[Start of Attachment]

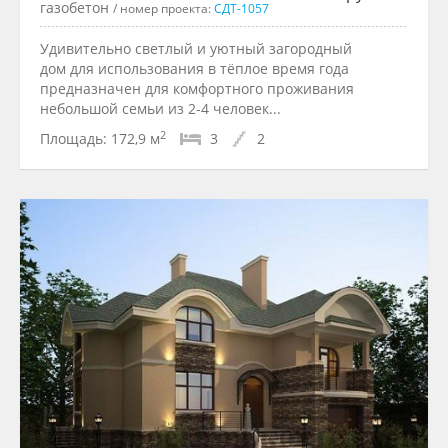
газобетон
/ номер проекта:
СДТ-1057
Удивительно светлый и уютный загородный
дом для использования в тёплое время года
предназначен для комфортного проживания
небольшой семьи из 2-4 человек...
2
Площадь:
172,9 м
3
2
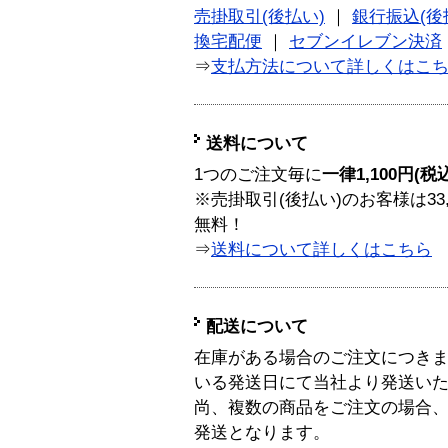
売掛取引(後払い)
｜
銀行振込(後
換宅配便
｜
セブンイレブン決済
⇒
支払方法について詳しくはこ
送料について
1つのご注文毎に
一律1,100円(税
※売掛取引(後払い)のお客様は33
無料！
⇒
送料について詳しくはこちら
配送について
在庫がある場合のご注文につき
いる発送日にて当社より発送い
尚、複数の商品をご注文の場合
発送となります。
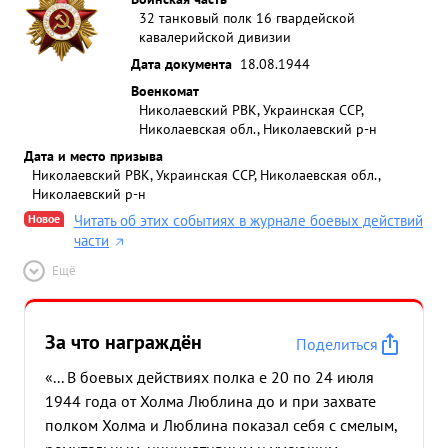
32 танковый полк 16 гвардейской
кавалерийской дивизии
Дата документа
18.08.1944
Военкомат
Николаевский РВК, Украинская ССР,
Николаевская обл., Николаевский р-н
Дата и место призыва
Николаевский РВК, Украинская ССР, Николаевская обл.,
Николаевский р-н
Новое
Читать об этих событиях в журнале боевых действий
части
Ещё
За что награждён
Поделиться
«... В боевых действиях полка е 20 по 24 июля
1944 года от Холма Люблина до и при захвате
полком Холма и Люблина показал себя с смелым,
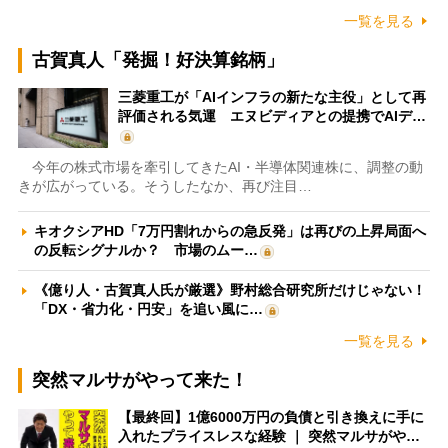
一覧を見る
古賀真人「発掘！好決算銘柄」
三菱重工が「AIインフラの新たな主役」として再
評価される気運 エヌビディアとの提携でAIデ…
今年の株式市場を牽引してきたAI・半導体関連株に、調整の動
きが広がっている。そうしたなか、再び注目…
キオクシアHD「7万円割れからの急反発」は再びの上昇局面へ
の反転シグナルか？ 市場のムー…
《億り人・古賀真人氏が厳選》野村総合研究所だけじゃない！
「DX・省力化・円安」を追い風に…
一覧を見る
突然マルサがやって来た！
【最終回】1億6000万円の負債と引き換えに手に
入れたプライスレスな経験 ｜ 突然マルサがや…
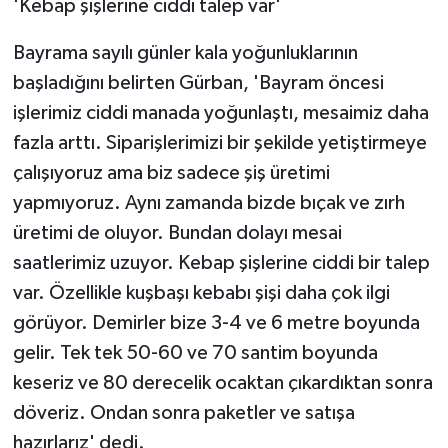
'Kebap şişlerine ciddi talep var'
Bayrama sayılı günler kala yoğunluklarının
başladığını belirten Gürban, 'Bayram öncesi
işlerimiz ciddi manada yoğunlaştı, mesaimiz daha
fazla arttı. Siparişlerimizi bir şekilde yetiştirmeye
çalışıyoruz ama biz sadece şiş üretimi
yapmıyoruz. Aynı zamanda bizde bıçak ve zırh
üretimi de oluyor. Bundan dolayı mesai
saatlerimiz uzuyor. Kebap şişlerine ciddi bir talep
var. Özellikle kuşbaşı kebabı şişi daha çok ilgi
görüyor. Demirler bize 3-4 ve 6 metre boyunda
gelir. Tek tek 50-60 ve 70 santim boyunda
keseriz ve 80 derecelik ocaktan çıkardıktan sonra
döveriz. Ondan sonra paketler ve satışa
hazırlarız' dedi.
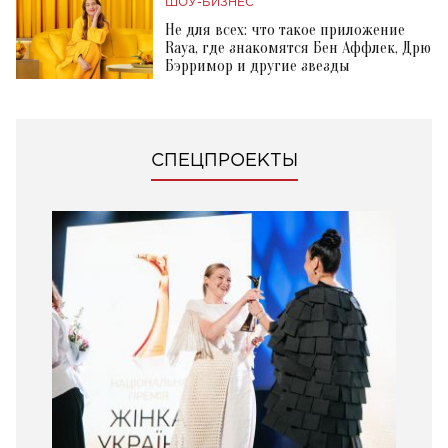
ШОУ-БИЗНЕС
Не для всех: что такое приложение
Raya, где знакомятся Бен Аффлек, Дрю
Бэрримор и другие звезды
СПЕЦПРОЕКТЫ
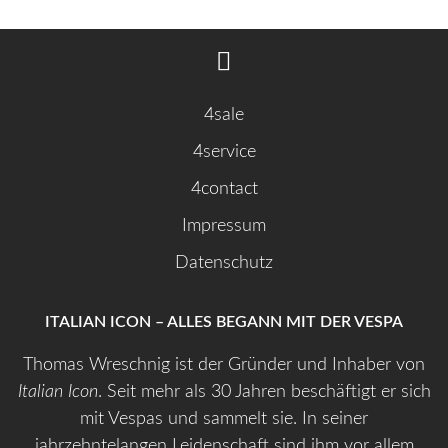
4sale
4service
4contact
Impressum
Datenschutz
ITALIAN ICON – ALLES BEGANN MIT DER VESPA
Thomas Wreschnig ist der Gründer und Inhaber von
Italian Icon
. Seit mehr als 30 Jahren beschäftigt er sich
mit Vespas und sammelt sie. In seiner
jahrzehntelangen Leidenschaft sind ihm vor allem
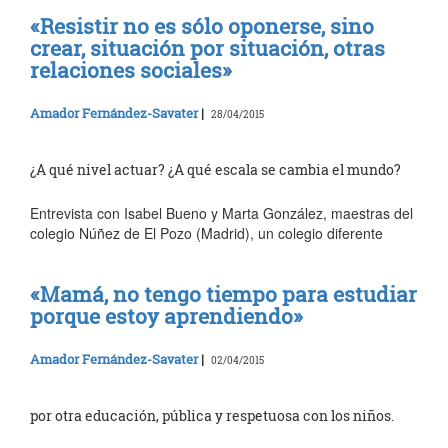
«Resistir no es sólo oponerse, sino
crear, situación por situación, otras
relaciones sociales»
Amador Fernández-Savater
|
28/04/2015
¿A qué nivel actuar? ¿A qué escala se cambia el mundo?
Entrevista con Isabel Bueno y Marta González, maestras del
colegio Núñez de El Pozo (Madrid), un colegio diferente
«Mamá, no tengo tiempo para estudiar
porque estoy aprendiendo»
Amador Fernández-Savater
|
02/04/2015
por otra educación, pública y respetuosa con los niños.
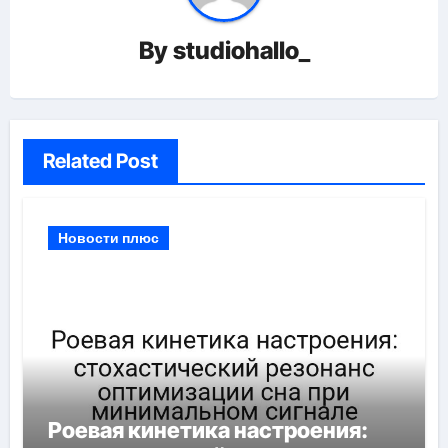
By
studiohallo_
Related Post
Новости плюс
Роевая кинетика настроения:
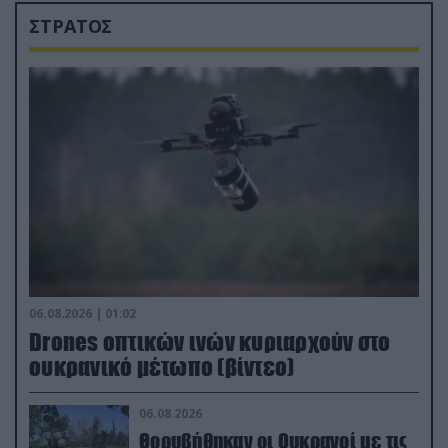
ΣΤΡΑΤΟΣ
06.08.2026 | 01:02
Drones οπτικών ινών κυριαρχούν στο
ουκρανικό μέτωπο (βίντεο)
06.08.2026
Θορυβήθηκαν οι Ουκρανοί με τις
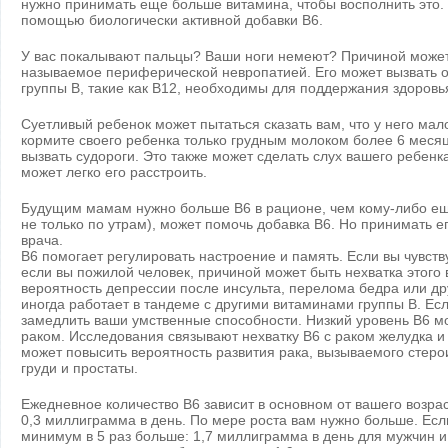
нужно принимать еще больше витамина, чтобы восполнить это. 
помощью биологически активной добавки B6.
У вас покалывают пальцы? Ваши ноги немеют? Причиной может
называемое периферической невропатией. Его может вызвать о
группы B, такие как B12, необходимы для поддержания здоровь
Суетливый ребенок может пытаться сказать вам, что у него мал
кормите своего ребенка только грудным молоком более 6 меся
вызвать судороги. Это также может сделать слух вашего ребенк
может легко его расстроить.
Будущим мамам нужно больше B6 в рационе, чем кому-либо еще.
не только по утрам), может помочь добавка B6. Но принимать е
врача.
B6 помогает регулировать настроение и память. Если вы чувств
если вы пожилой человек, причиной может быть нехватка этого
вероятность депрессии после инсульта, перелома бедра или др
иногда работает в тандеме с другими витаминами группы B. Есл
замедлить ваши умственные способности. Низкий уровень B6 м
раком. Исследования связывают нехватку B6 с раком желудка и
может повысить вероятность развития рака, вызываемого стер
груди и простаты.
Ежедневное количество B6 зависит в основном от вашего возра
0,3 миллиграмма в день. По мере роста вам нужно больше. Если
минимум в 5 раз больше: 1,7 миллиграмма в день для мужчин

[End of Attachment]

PROBLEM:
Retype the whole listing above exactly as written. Skip the pictures.

TASK SOLUTION:
газобетон
/ номер проекта:
СДТ-1057
Удивительно светлый и уютный загородный
дом для использования в тёплое время года
предназначен для комфортного проживания
небольшой семьи из 2-4 человек...
2
Площадь:
172,9 м
3
2
売掛取引(後払い)
｜
銀行振込(後
換宅配便
｜
セブンイレブン決済
⇒
支払方法について詳しくはこ
送料について
1つのご注文毎に
一律1,100円(税
※売掛取引(後払い)のお客様は33
無料！
⇒
送料について詳しくはこちら
配送について
在庫がある場合のご注文につき
いる発送日にて当社より発送い
尚、複数の商品をご注文の場合
発送となります。
32 танковый полк 16 гвардейской
кавалерийской дивизии
Дата документа
18.08.1944
Военкомат
Николаевский РВК, Украинская ССР,
Николаевская обл., Николаевский р-н
Дата и место призыва
Николаевский РВК, Украинская ССР, Николаевская обл.,
Николаевский р-н
Новое
Читать об этих событиях в журнале боевых действий
части
Ещё
За что награждён
Поделиться
«... В боевых действиях полка е 20 по 24 июля
1944 года от Холма Люблина до и при захвате
полком Холма и Люблина показал себя с смелым,
一覧を見る
古賀真人「発掘！好決算銘柄」
三菱重工が「AIインフラの新たな主役」として再
評価される気運 エヌビディアとの提携でAIデ…
今年の株式市場を牽引してきたAI・半導体関連株に、調整の動
きが広がっている。そうしたなか、再び注目…
キオクシアHD「7万円割れからの急反発」は再びの上昇局面へ
の反転シグナルか？ 市場のムー…
《億り人・古賀真人氏が厳選》野村総合研究所だけじゃない！
「DX・省力化・円安」を追い風に…
一覧を見る
突然マルサがやって来た！
【最終回】1億6000万円の負債と引き換えに手に
入れたプライスレスな経験 ｜ 突然マルサがや…
'Kebap şişlerine ciddi talep var'
Bayrama sayılı günler kala yoğunluklarının
başladığını belirten Gürban, 'Bayram öncesi
işlerimiz ciddi manada yoğunlaştı, mesaimiz daha
fazla arttı. Siparişlerimizi bir şekilde yetiştirmeye
çalışıyoruz ama biz sadece şiş üretimi
yapmıyoruz. Aynı zamanda bizde bıçak ve zırh
üretimi de oluyor. Bundan dolayı mesai
saatlerimiz uzuyor. Kebap şişlerine ciddi bir talep
var. Özellikle kuşbaşı kebabı şişi daha çok ilgi
görüyor. Demirler bize 3-4 ve 6 metre boyunda
gelir. Tek tek 50-60 ve 70 santim boyunda
keseriz ve 80 derecelik ocaktan çıkardıktan sonra
döveriz. Ondan sonra paketler ve satışa
hazırlarız' dedi.
ШОУ-БИЗНЕС
Не для всех: что такое приложение
Raya, где знакомятся Бен Аффлек, Дрю
Бэрримор и другие звезды
СПЕЦПРОЕКТЫ
4sale
4service
4contact
Impressum
Datenschutz
ITALIAN ICON – ALLES BEGANN MIT DER VESPA
Thomas Wreschnig ist der Gründer und Inhaber von
Italian Icon
. Seit mehr als 30 Jahren beschäftigt er sich
mit Vespas und sammelt sie. In seiner
jahrzehntelangen Leidenschaft sind ihm vor allem
«Resistir no es sólo oponerse, sino
crear, situación por situación, otras
relaciones sociales»
Amador Fernández-Savater
|
28/04/2015
¿A qué nivel actuar? ¿A qué escala se cambia el mundo?
Entrevista con Isabel Bueno y Marta González, maestras del
colegio Núñez de El Pozo (Madrid), un colegio diferente
«Mamá, no tengo tiempo para estudiar
porque estoy aprendiendo»
Amador Fernández-Savater
|
02/04/2015
por otra educación, pública y respetuosa con los niños.
By
studiohallo_
Related Post
Новости плюс
Роевая кинетика настроения:
ΣΤΡΑΤΟΣ
06.08.2026 | 01:02
Drones οπτικών ινών κυριαρχούν στο
ουκρανικό μέτωπο (βίντεο)
06.08.2026
Θορυβήθηκαν οι Ουκρανοί με τις
нужно принимать еще больше витамина, чтобы восполнить это. 
помощью биологически активной добавки B6.
У вас покалывают пальцы? Ваши ноги немеют? Причиной может
называемое периферической невропатией. Его может вызвать о
группы B, такие как B12, необходимы для поддержания здоровь
Суетливый ребенок может пытаться сказать вам, что у него мал
кормите своего ребенка только грудным молоком более 6 меся
вызвать судороги. Это также может сделать слух вашего ребенк
может легко его расстроить.
Будущим мамам нужно больше B6 в рационе, чем кому-либо еще.
не только по утрам), может помочь добавка B6. Но принимать е
врача.
B6 помогает регулировать настроение и память. Если вы чувств
если вы пожилой человек, причиной может быть нехватка этого
вероятность депрессии после инсульта, перелома бедра или др
иногда работает в тандеме с другими витаминами группы B. Есл
замедлить ваши умственные способности. Низкий уровень B6 м
раком. Исследования связывают нехватку B6 с раком желудка и
может повысить вероятность развития рака, вызываемого стер
груди и простаты.
Ежедневное количество B6 зависит в основном от вашего возра
0,3 миллиграмма в день. По мере роста вам нужно больше. Если
минимум в 5 раз больше: 1,7 миллиграмма в день для мужчин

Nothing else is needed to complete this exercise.